South Korean Foreign Minister Ban Ki-moon has been formally nominated as the next United Nations secretary-general after a Security Council vote.
Source:
AFP, Reuters
10 Oct 2006 - 12:00 AM  UPDATED 22 Aug 2013 - 12:18 PM

The council selected Mr Ban as successor to Secretary-General Kofi Annan, whose 10 years in office expire on December 31.

His ascension comes amid the North Korean nuclear crisis.

The 192-member UN General Assembly must give final approval to Mr Ban's nomination, which usually follows within a week or two. That vote is expected to be positive.

Mr Ban, speaking to reporters in Seoul after the Security Council vote, said North Korea's nuclear test was "a grave and direct threat to peace and stability on the Korean peninsula and Northeast Asia."

"This should be a moment of joy but instead I stand here with a very heavy heart," he said.

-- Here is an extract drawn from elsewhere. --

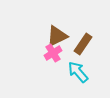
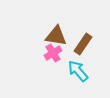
brown triangle: moved 1 px left; rotated 35 degrees clockwise
cyan arrow: moved 1 px up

Shortly after nominating Mr Ban, the 15 Security Council ambassadors went into closed consultations on North Korea to see what action could be taken after Pyongyang’s announcement of a successful nuclear weapon test.

The council on Friday had urged North Korea not to carry out a test, warning of unspecified consequences if it did.

"I think the fact the candidate is current foreign minister of the Republic of Korea is an asset in dealing with the situation in the Korean peninsula that we are now facing," Japan's UN Ambassador Kenzo Oshima told reporters.

Some diplomats, including Mr Oshima, have speculated that North
Korea's October 3 announcement of plans to carry out the underground nuclear test was timed, in part, to coincide with Mr Ban's candidacy in an effort to get world attention.

Mr Ban, 62, would be the eighth secretary-general in the world body's 60-year history.

He will inherit a bureaucracy of 9,000 staff, a US$5 billion (A$6.74 billion) budget and more than 90,000 peacekeepers in 18 operations around the globe that cost another $5 billion.

US Ambassador John Bolton immediately emphasised the need for UN management reform.

"With this vote today, the winds of change at the United Nations have started to rise and we are looking forward to some significant steps in the reform process when he takes office," he told news agency Reuters.

Mr Annan welcomed the nomination.

He said he had the "highest respect" for Mr Ban and would do "everything possible to ensure a smooth transition," a spokesman said.

The low-keyed Mr Ban will be a contrast to Mr Annan, a Ghanaian who in his first five years won a Nobel Peace Prize and was sometimes dubbed a diplomatic rock star, before financial scandals took over headlines in the past few years.

Mr Ban won't be "the sort of activist diplomat, ready to seize the initiative, which we saw in Kofi Annan," said Dick Leurdijk, a UN expert at the Netherlands Clingendael Institute of International Relations.

"I think he will be more like his Asian predecessor U Thant, who just took care of the shop," he said, referring to the Burmese diplomat who held the post from 1961-71.

US welcomes appointment

The United States urged rapid UN approval of Mr Ban Ki-Moon, expressing confidence the veteran diplomat will actively reform the world body.

State Department spokesman Sean McCormack said the US "welcomes" Monday's Security Council decision recommending Mr Ban to replace outgoing Secretary General Kofi Annan, who frequently found himself at odds with Washington during his 10 years in office.

"We look forward to prompt action by the UN General Assembly to appoint
Foreign Minister Ban so that he may begin to prepare for the challenges awaiting him and the United Nations," Mr McCormack said.

"The United States believes that Secretary General-designate Ban is the right choice to lead the United Nations at this pivotal time in its history," he said.

The administration of US President George W. Bush, notably through its outspoken ambassador-designate to the UN John Bolton, has been a leading critic of what it sees as inefficiency and mismanagement at the United Nations.